* **Exercise details**: Although the entries hold pictures, only their words are printed back, exactly as given.

Extracted page text data:
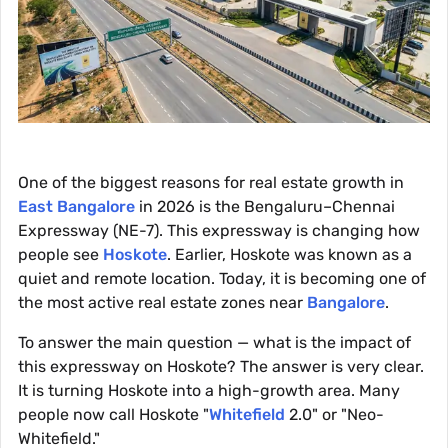
One of the biggest reasons for real estate growth in
East Bangalore
in 2026 is the Bengaluru–Chennai
Expressway (NE-7). This expressway is changing how
people see
Hoskote
. Earlier, Hoskote was known as a
quiet and remote location. Today, it is becoming one of
the most active real estate zones near
Bangalore
.
To answer the main question — what is the impact of
this expressway on Hoskote? The answer is very clear.
It is turning Hoskote into a high-growth area. Many
people now call Hoskote "
Whitefield
2.0" or "Neo-
Whitefield."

* **The answer**:
One of the biggest reasons for real estate growth in
East Bangalore
in 2026 is the Bengaluru–Chennai
Expressway (NE-7). This expressway is changing how
people see
Hoskote
. Earlier, Hoskote was known as a
quiet and remote location. Today, it is becoming one of
the most active real estate zones near
Bangalore
.
To answer the main question — what is the impact of
this expressway on Hoskote? The answer is very clear.
It is turning Hoskote into a high-growth area. Many
people now call Hoskote "
Whitefield
2.0" or "Neo-
Whitefield."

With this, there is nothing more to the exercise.